WNI Korban TPPO Wafat di Kamboja, Keluarga Curhat Sulit Pulangkan Jenazah, Ini Respons Kemlu RI
Seorang WNI atas nama Handi Musaroni (24) wafat saat bekerja di Kamboja, tepatnya dekat Kota Tuol Sangke, Phnom Penh pada 16 Agustus 2024.
Penulis: Danang Triatmojo
Editor: Adi Suhendi
Laporan Wartawan Tribunnews.com, Danang Triatmojo
TRIBUNNEWS.COM, JAKARTA - Seorang warga negara Indonesia (WNI) atas nama Handi Musaroni (24) wafat saat bekerja di Kamboja, tepatnya dekat Kota Tuol Sangke, Phnom Penh pada 16 Agustus 2024.
Kejadian ini diceritakan ibunda Handi, Siti Rahmah.
Handi berangkat bekerja ke Kamboja pada 16 Mei 2024.
Tapi perusahaan tempatnya bekerja tidak diberitahukan ketika Handi masih di Indonesia.
Pada 16 Agustus 2024 pukul 11.00 WIB, Handi memberitahu ibundanya melalui Whatsapp bahwa ia mengalami sakit liver kronis dan menyampaikan ingin kembali ke Indonesia.
Namun, Handi tak bisa pulang karena upahnya tidak dibayarkan.
Baca juga: Dua Tersangka TPPO Ditangkap, Imigrasi Masih Buru Dalang Penyelundupan Orang ke Australia
"Awalnya komunikasi kami tidak ada masalah, sampai saya mendapatkan kabar via phone dari anak saya kalau dia sedang sakit lambung/liver kronis pada tanggal 16 Agustus 2024 jam 11.00 WIB dan ingin pulang ke Indonesia. Namun karena gajinya tidak dibayar oleh perusahaan tempatnya bekerja, maka dia tidak mempunyai biaya untuk pulang," kata Siti, Rabu (11/9/2024).
Kemudian, beberapa waktu berselang Siti diberitahu adiknya yang diinfokan pemimpin tim perusahaan bahwa anaknya, Handi, sudah meninggal dunia dan jenazahnya berada di rumah duka Yim Undertaker Cambodia, Steung Meanchey Pagoda, Monireth Blve Nomor 217, Sangkat Steung Meachey, Khan Meanchey, Phnom Penh.

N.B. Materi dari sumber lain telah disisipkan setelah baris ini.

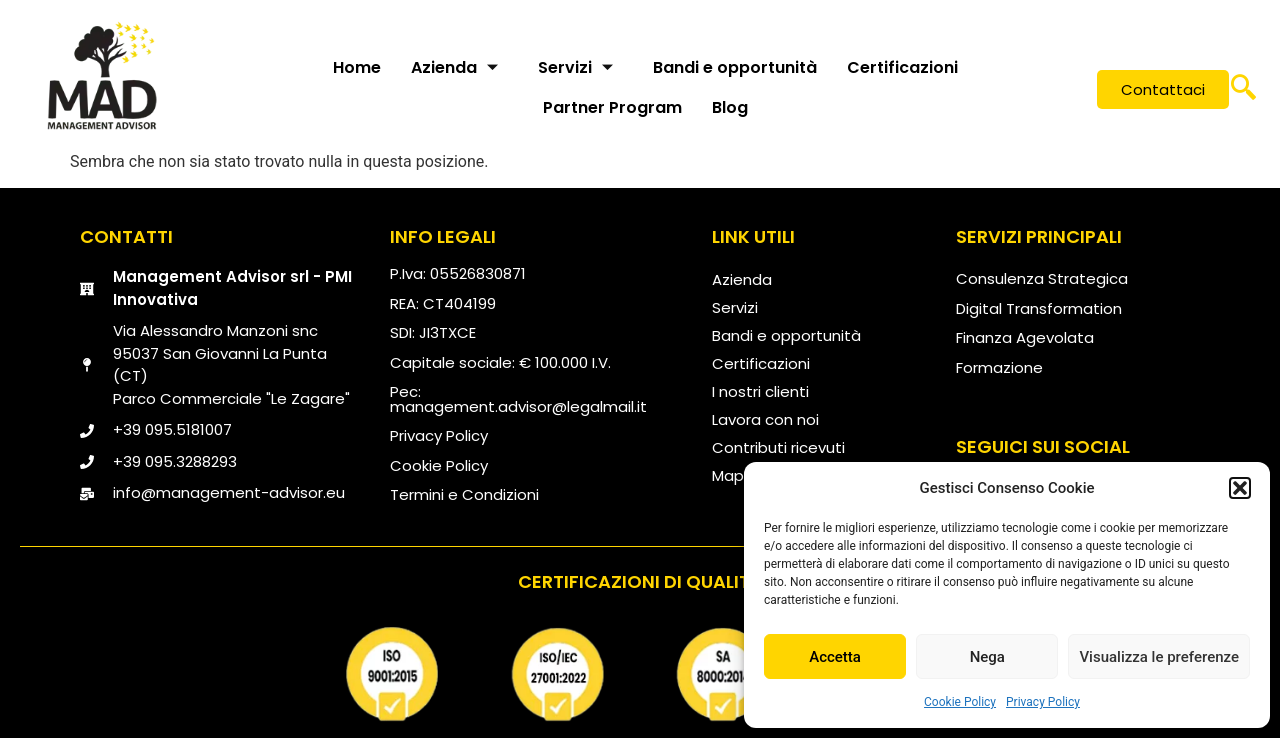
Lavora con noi (765, 419)
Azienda (454, 67)
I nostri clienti (760, 391)
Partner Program (612, 107)
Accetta (835, 657)
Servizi (575, 67)
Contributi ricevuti (778, 447)
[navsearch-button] (1243, 90)
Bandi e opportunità (735, 67)
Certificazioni (902, 67)
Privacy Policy (1043, 702)
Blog (730, 107)
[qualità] (640, 674)
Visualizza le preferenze (1159, 657)
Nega (987, 657)
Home (357, 67)
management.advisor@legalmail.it (518, 406)
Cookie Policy (960, 702)
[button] (1240, 488)
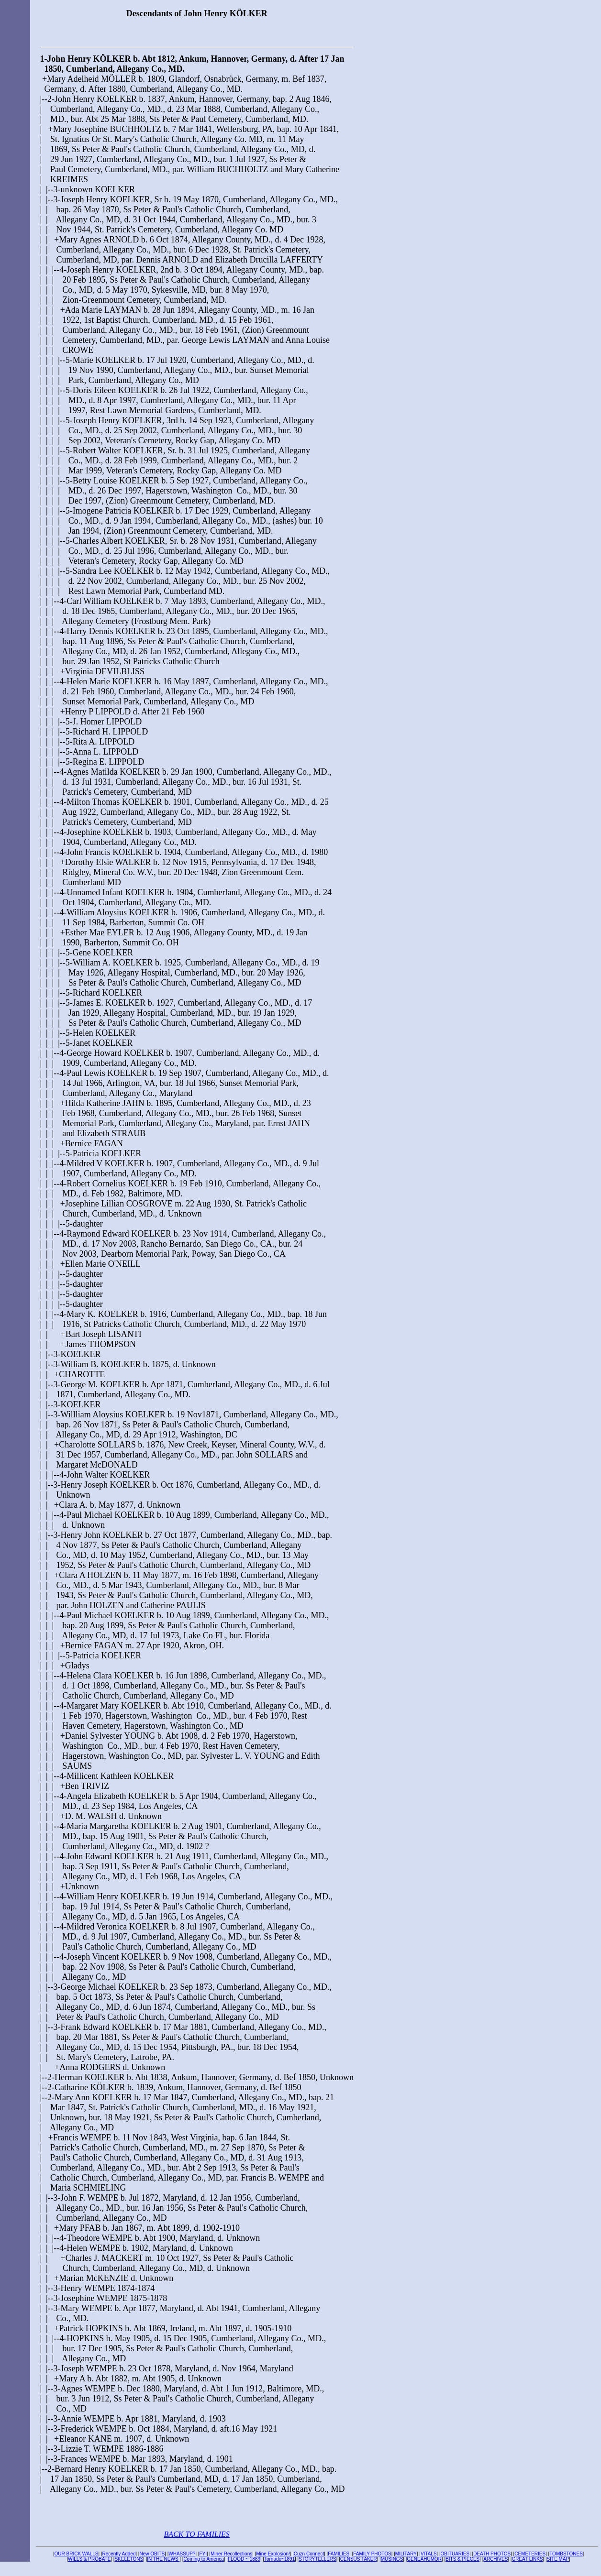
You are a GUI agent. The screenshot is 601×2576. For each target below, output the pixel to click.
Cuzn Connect (309, 2556)
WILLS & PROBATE (89, 2562)
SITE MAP (558, 2562)
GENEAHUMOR (424, 2562)
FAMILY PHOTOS (372, 2556)
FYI (203, 2556)
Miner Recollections (231, 2556)
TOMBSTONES (566, 2556)
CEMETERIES (529, 2556)
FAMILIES (338, 2556)
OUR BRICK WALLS (77, 2556)
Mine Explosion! (273, 2556)
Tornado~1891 (279, 2562)
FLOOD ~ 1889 (244, 2562)
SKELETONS (128, 2562)
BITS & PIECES (462, 2562)
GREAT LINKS (527, 2562)
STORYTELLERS (317, 2562)
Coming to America (203, 2562)
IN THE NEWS (163, 2562)
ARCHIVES (495, 2562)
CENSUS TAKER (358, 2562)
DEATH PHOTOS (492, 2556)
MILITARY (406, 2556)
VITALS (429, 2556)
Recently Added (118, 2556)
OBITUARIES (455, 2556)
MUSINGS (392, 2562)
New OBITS (152, 2556)
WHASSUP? (181, 2556)
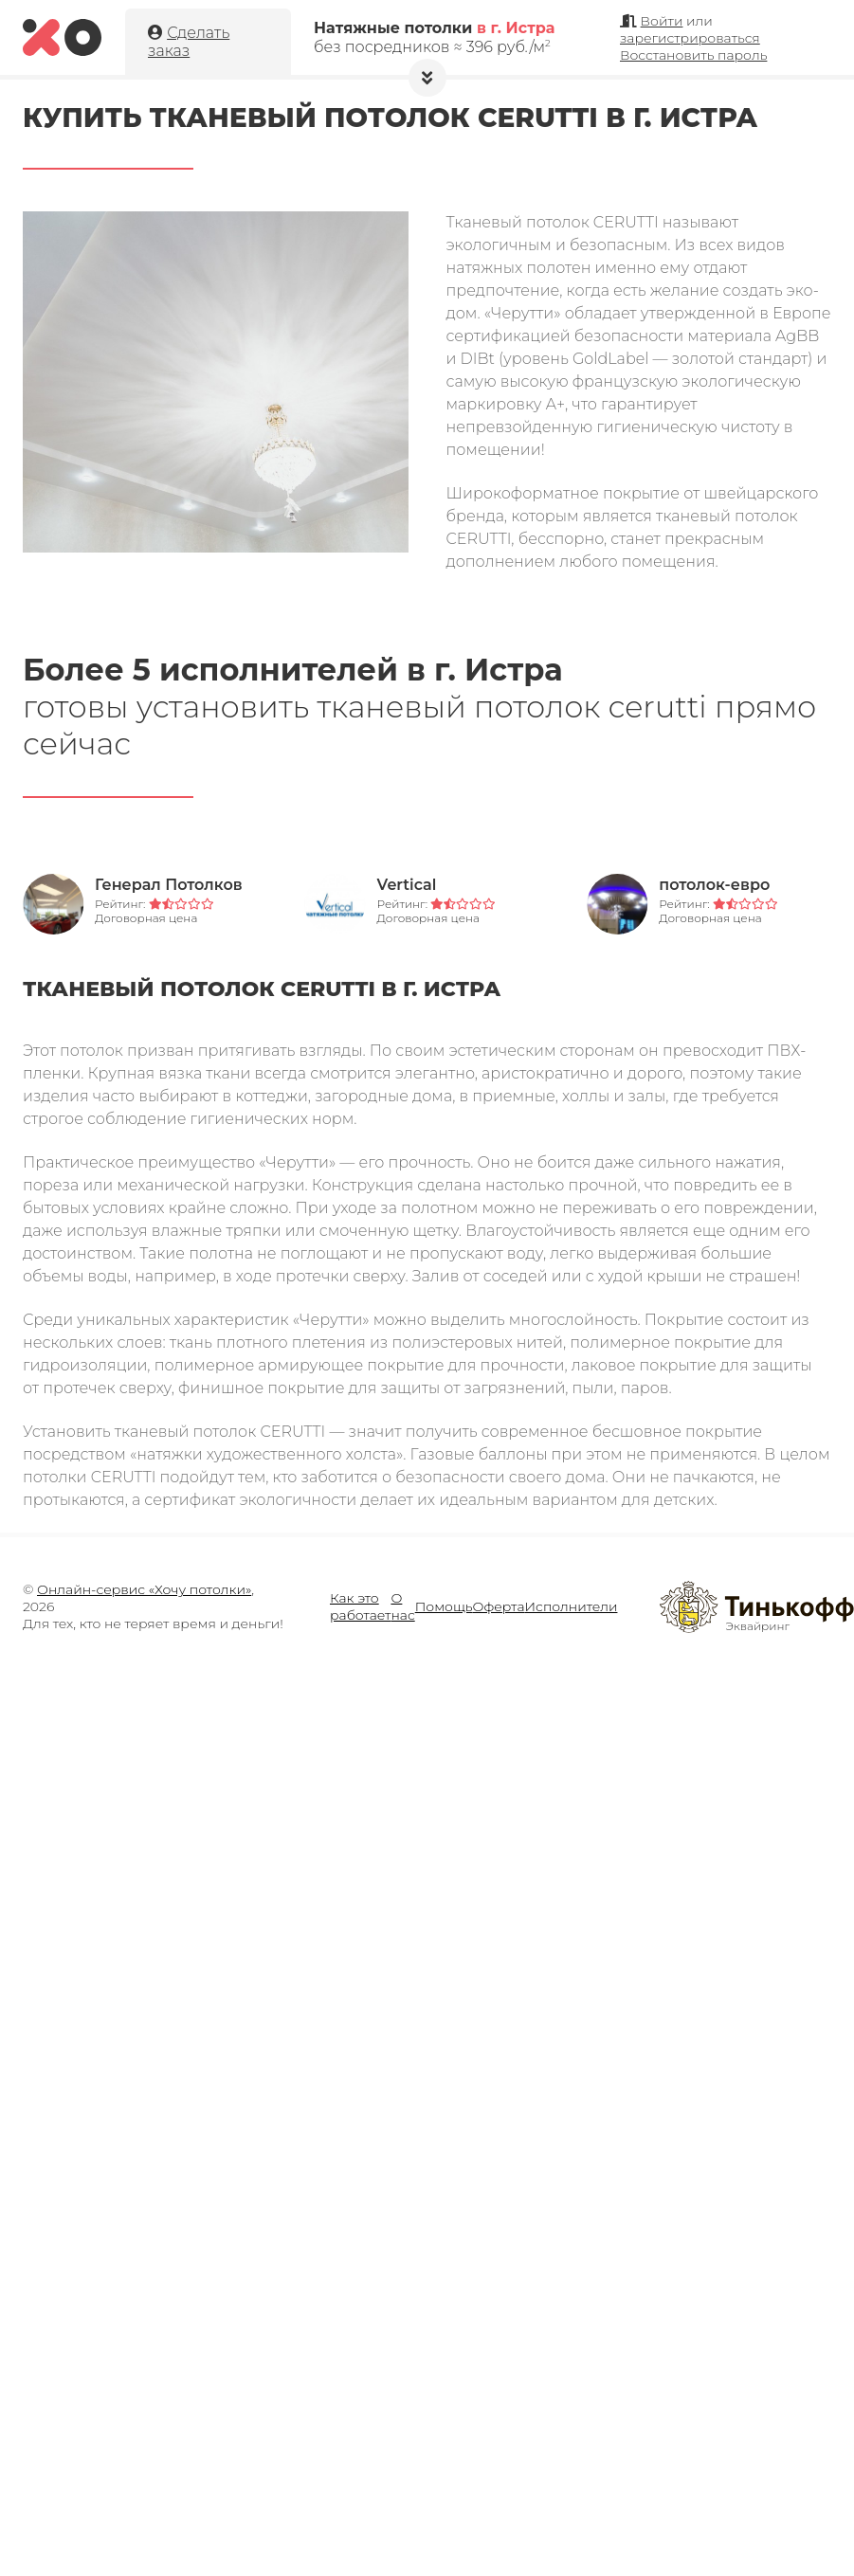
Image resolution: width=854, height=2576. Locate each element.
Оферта (499, 1606)
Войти (662, 20)
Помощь (444, 1606)
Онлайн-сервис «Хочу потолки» (144, 1589)
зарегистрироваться (690, 37)
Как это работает (360, 1606)
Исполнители (571, 1606)
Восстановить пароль (693, 54)
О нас (402, 1606)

Baca juga: Komnas Perempuan Minta Korban TPPO Narkotika Tak Dikriminalisasi Hingga Dihukum Mati
Usai menerima informasi itu, Siti mencari bantuan untuk mencari tahu cara memulangkan jenazah anaknya.
Teranyar, Siti baru tahu anaknya adalah korban tindakan pidana perdagangan orang (TPPO).
"Saya berusaha mencari bantuan ke mana-mana termasuk mencari tahu bagaimana cara memulangkan jenazah anak saya yang kemudian saya ketahui menjadi korban perdagangan orang," kata Siti.
Perihal itu, pada 19 Agustus dan 10 September, Siti mencoba menghubungi Kementerian Luar Negeri (Kemlu) RI untuk meminta bantuan pemulangan jenazah anaknya.
Namun kata Siti, jika ingin dibantu, pihak Kemlu RI memintanya membuktikan anaknya adalah korban perdagangan orang.